As this was still a long way from 0kB of remaining data to recover, I don’t think it would have ever been worth waiting for it to finish. I would have needed to wait another 426 days from the end assuming the trend still holds. Of course, such a trend is likely to be different depending on the drive, the cause of the failure to access the data, etc. It’s probably the case that the data was recorded fine, but the heads (and associated circuitry) may have been damaged just enough to reduce the read channel margin to the point that data read-back is intermittent. The right combination of conditions (e.g. fly height, temperature, atmospheric pressure, track misalignment/wobble, platter wobble) may come together “by pure chance” to create a positive readback once every n attempts.

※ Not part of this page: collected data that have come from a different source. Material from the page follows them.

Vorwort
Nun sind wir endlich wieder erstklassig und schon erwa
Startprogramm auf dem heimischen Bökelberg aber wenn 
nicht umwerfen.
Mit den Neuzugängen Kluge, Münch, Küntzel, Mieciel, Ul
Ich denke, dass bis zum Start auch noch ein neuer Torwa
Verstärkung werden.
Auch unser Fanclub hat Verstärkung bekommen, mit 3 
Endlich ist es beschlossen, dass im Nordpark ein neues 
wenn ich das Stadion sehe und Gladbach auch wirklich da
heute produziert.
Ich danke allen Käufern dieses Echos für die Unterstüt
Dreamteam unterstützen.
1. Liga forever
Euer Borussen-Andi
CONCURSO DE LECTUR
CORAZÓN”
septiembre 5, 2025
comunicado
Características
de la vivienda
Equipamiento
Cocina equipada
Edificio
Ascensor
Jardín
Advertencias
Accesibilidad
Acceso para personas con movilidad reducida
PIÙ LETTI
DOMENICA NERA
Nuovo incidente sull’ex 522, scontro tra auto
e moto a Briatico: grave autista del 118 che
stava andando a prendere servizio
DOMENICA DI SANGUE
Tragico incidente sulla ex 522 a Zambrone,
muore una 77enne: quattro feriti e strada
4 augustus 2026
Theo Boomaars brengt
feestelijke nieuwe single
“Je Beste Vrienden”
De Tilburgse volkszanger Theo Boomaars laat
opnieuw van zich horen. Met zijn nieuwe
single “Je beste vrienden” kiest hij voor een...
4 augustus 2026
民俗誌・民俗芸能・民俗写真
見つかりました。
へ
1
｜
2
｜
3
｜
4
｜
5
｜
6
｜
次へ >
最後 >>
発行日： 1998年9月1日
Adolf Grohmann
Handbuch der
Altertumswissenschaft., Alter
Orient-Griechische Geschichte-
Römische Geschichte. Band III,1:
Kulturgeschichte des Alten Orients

A Western Digital GreenPower drive came in, and proved to be a very well behaved recovery patient. A majority of the drives’ data was returned, and the corrupted areas did not prove to be critical to parsing most of the filesystem and recovering most of the data that remained. A few files were corrupted, and detected, but this is much better than losing all of your data.
It does explain why having SMART enabled is not enough – many times the drive’s health based on thresholds may pass and appear to the system to be good, even though the drive is obviously having trouble. Paying keen attention to SMART attribute raw data will help identify the signs of a problematic hard drive prior to SMART raising flags.
The data recovery trends with retrying in phase 4 ddrescue recovery were interesting – a rapid portion spanning about 26 hours was followed by a much slower but consistent period of recovery. Such trends are likely to differ from drive to drive and case to case, but given the time-sensitive nature of many recovery tasks, having some idea of whether a significant amount of data is likely to be yielded or not in a timeframe could be useful in deciding when to throw in the towel because of diminishing returns.